__Assignment__. The exercise calls for the lines from the one containing "Outline stomach; reply" to the end of the data below to be output exactly, pictures excluded.

__Provided records__.
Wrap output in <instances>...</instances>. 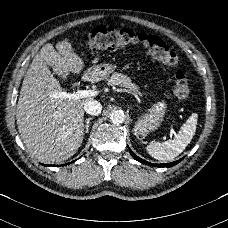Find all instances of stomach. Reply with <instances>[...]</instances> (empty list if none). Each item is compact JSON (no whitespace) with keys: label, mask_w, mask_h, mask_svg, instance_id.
I'll return each mask as SVG.
<instances>
[{"label":"stomach","mask_w":228,"mask_h":228,"mask_svg":"<svg viewBox=\"0 0 228 228\" xmlns=\"http://www.w3.org/2000/svg\"><path fill=\"white\" fill-rule=\"evenodd\" d=\"M118 69L116 64H101L91 67L86 71V77L90 80H107L111 74ZM169 107L165 100L154 102L142 114L137 115L134 125V133L140 137H147L150 133L157 131L163 124Z\"/></svg>","instance_id":"1"}]
</instances>
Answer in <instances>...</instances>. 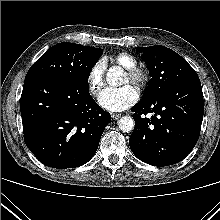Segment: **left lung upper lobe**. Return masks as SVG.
<instances>
[{"mask_svg": "<svg viewBox=\"0 0 220 220\" xmlns=\"http://www.w3.org/2000/svg\"><path fill=\"white\" fill-rule=\"evenodd\" d=\"M139 50L152 77L140 102H147L182 82L199 79L189 63L167 47L156 45Z\"/></svg>", "mask_w": 220, "mask_h": 220, "instance_id": "5c2ea615", "label": "left lung upper lobe"}]
</instances>
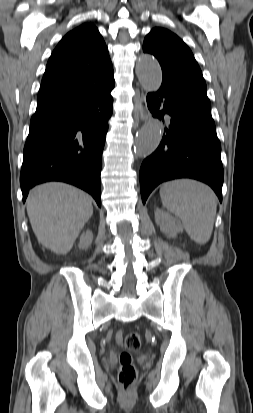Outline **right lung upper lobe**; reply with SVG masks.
<instances>
[{
  "label": "right lung upper lobe",
  "instance_id": "obj_1",
  "mask_svg": "<svg viewBox=\"0 0 253 413\" xmlns=\"http://www.w3.org/2000/svg\"><path fill=\"white\" fill-rule=\"evenodd\" d=\"M113 74L98 29L82 24L67 33L48 60L32 117H50L68 104L95 94Z\"/></svg>",
  "mask_w": 253,
  "mask_h": 413
}]
</instances>
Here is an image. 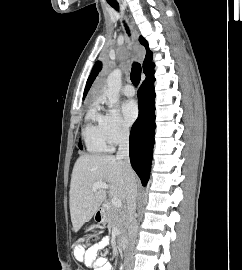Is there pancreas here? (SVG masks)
Returning a JSON list of instances; mask_svg holds the SVG:
<instances>
[{
    "label": "pancreas",
    "mask_w": 242,
    "mask_h": 270,
    "mask_svg": "<svg viewBox=\"0 0 242 270\" xmlns=\"http://www.w3.org/2000/svg\"><path fill=\"white\" fill-rule=\"evenodd\" d=\"M106 222L109 226H115L121 234L125 233L128 228L126 211L122 208H116L112 204L106 207Z\"/></svg>",
    "instance_id": "obj_1"
}]
</instances>
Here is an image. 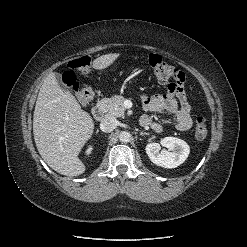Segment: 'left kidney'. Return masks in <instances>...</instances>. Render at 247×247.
<instances>
[{
	"label": "left kidney",
	"instance_id": "5707ae66",
	"mask_svg": "<svg viewBox=\"0 0 247 247\" xmlns=\"http://www.w3.org/2000/svg\"><path fill=\"white\" fill-rule=\"evenodd\" d=\"M161 146L168 149L161 151ZM146 153L150 160L164 168H176L181 165L190 153L189 145L176 137H165L159 143L152 142L146 145Z\"/></svg>",
	"mask_w": 247,
	"mask_h": 247
}]
</instances>
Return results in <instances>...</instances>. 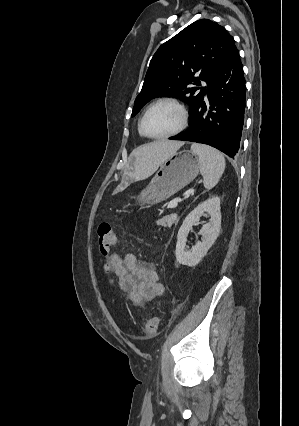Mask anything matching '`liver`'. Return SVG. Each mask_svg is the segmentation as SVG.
<instances>
[{"mask_svg":"<svg viewBox=\"0 0 299 426\" xmlns=\"http://www.w3.org/2000/svg\"><path fill=\"white\" fill-rule=\"evenodd\" d=\"M183 144L182 141L160 140L138 147L132 153L133 176L146 178L152 175Z\"/></svg>","mask_w":299,"mask_h":426,"instance_id":"1","label":"liver"}]
</instances>
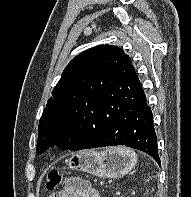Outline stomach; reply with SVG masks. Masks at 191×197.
I'll return each instance as SVG.
<instances>
[{
  "label": "stomach",
  "instance_id": "1",
  "mask_svg": "<svg viewBox=\"0 0 191 197\" xmlns=\"http://www.w3.org/2000/svg\"><path fill=\"white\" fill-rule=\"evenodd\" d=\"M135 163L129 156L119 153L116 148H110L103 152L83 150L68 160L69 168L103 178L123 177L130 172Z\"/></svg>",
  "mask_w": 191,
  "mask_h": 197
}]
</instances>
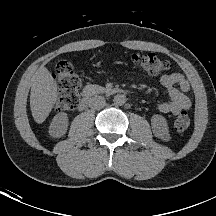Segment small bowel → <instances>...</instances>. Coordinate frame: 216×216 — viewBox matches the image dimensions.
<instances>
[{"label": "small bowel", "instance_id": "small-bowel-1", "mask_svg": "<svg viewBox=\"0 0 216 216\" xmlns=\"http://www.w3.org/2000/svg\"><path fill=\"white\" fill-rule=\"evenodd\" d=\"M161 84L167 89L169 100L160 102L157 109L162 113L177 115L190 109L191 100L187 93L190 84L181 73H166L160 78Z\"/></svg>", "mask_w": 216, "mask_h": 216}]
</instances>
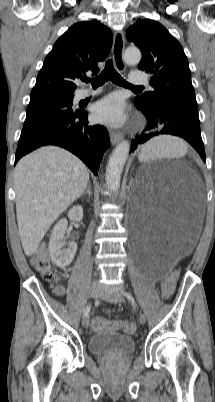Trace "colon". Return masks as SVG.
Returning a JSON list of instances; mask_svg holds the SVG:
<instances>
[{
  "mask_svg": "<svg viewBox=\"0 0 215 402\" xmlns=\"http://www.w3.org/2000/svg\"><path fill=\"white\" fill-rule=\"evenodd\" d=\"M35 268L41 273L45 280H51L53 277L51 266L47 256L44 253L38 254L34 259ZM177 274H173L162 283V289H159V298H172L175 288V281ZM104 328L120 329L124 333L132 334L136 331L135 324L131 322H107L102 318H95L92 320V329L99 331Z\"/></svg>",
  "mask_w": 215,
  "mask_h": 402,
  "instance_id": "5ec220e1",
  "label": "colon"
}]
</instances>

__Exercise solution__.
Outline stomach; reply with SVG masks. Masks at 191×197.
I'll return each instance as SVG.
<instances>
[{
  "label": "stomach",
  "instance_id": "1",
  "mask_svg": "<svg viewBox=\"0 0 191 197\" xmlns=\"http://www.w3.org/2000/svg\"><path fill=\"white\" fill-rule=\"evenodd\" d=\"M135 163L129 156L119 153L116 148H110L103 152L83 150L68 160L69 168L103 178L123 177L130 172Z\"/></svg>",
  "mask_w": 191,
  "mask_h": 197
}]
</instances>
Segment small bowel → <instances>...</instances>. Coordinate frame: 216×216 — viewBox matches the image dimensions.
<instances>
[{"label": "small bowel", "instance_id": "small-bowel-1", "mask_svg": "<svg viewBox=\"0 0 216 216\" xmlns=\"http://www.w3.org/2000/svg\"><path fill=\"white\" fill-rule=\"evenodd\" d=\"M161 84L167 89L169 100L160 102L157 109L162 113L177 115L190 109L191 100L187 93L190 84L181 73H166L160 78Z\"/></svg>", "mask_w": 216, "mask_h": 216}]
</instances>
Trace "colon". Return masks as SVG.
Returning a JSON list of instances; mask_svg holds the SVG:
<instances>
[{
  "mask_svg": "<svg viewBox=\"0 0 215 402\" xmlns=\"http://www.w3.org/2000/svg\"><path fill=\"white\" fill-rule=\"evenodd\" d=\"M35 268L41 273L45 280H51L53 277L51 266L47 256L44 253L38 254L34 259ZM177 274H173L162 283V289H159V298H172L175 288V281ZM104 328L120 329L124 333L132 334L136 331L135 324L131 322H107L102 318H95L92 320V329L99 331Z\"/></svg>",
  "mask_w": 215,
  "mask_h": 402,
  "instance_id": "5ec220e1",
  "label": "colon"
}]
</instances>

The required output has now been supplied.